**Work request**: The result should be a word-for-word retyping of the entries below, free of pictures.

Saved entries
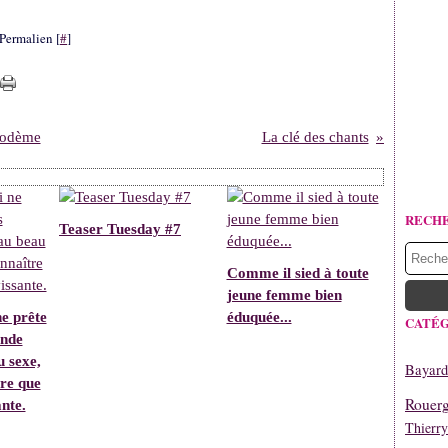
Permalien [
#
]
icodème
La clé des chants
RECH
Teaser Tuesday #7
Comme il sied à toute
jeune femme bien
e prête
éduquée...
CATÉG
ande
u sexe,
Bayard
tre que
Rouerg
nte.
Thierr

**Answer for the task**:
Permalien [
#
]
icodème
La clé des chants
RECH
Teaser Tuesday #7
Comme il sied à toute
jeune femme bien
e prête
éduquée...
CATÉG
ande
u sexe,
Bayard
tre que
Rouerg
nte.
Thierr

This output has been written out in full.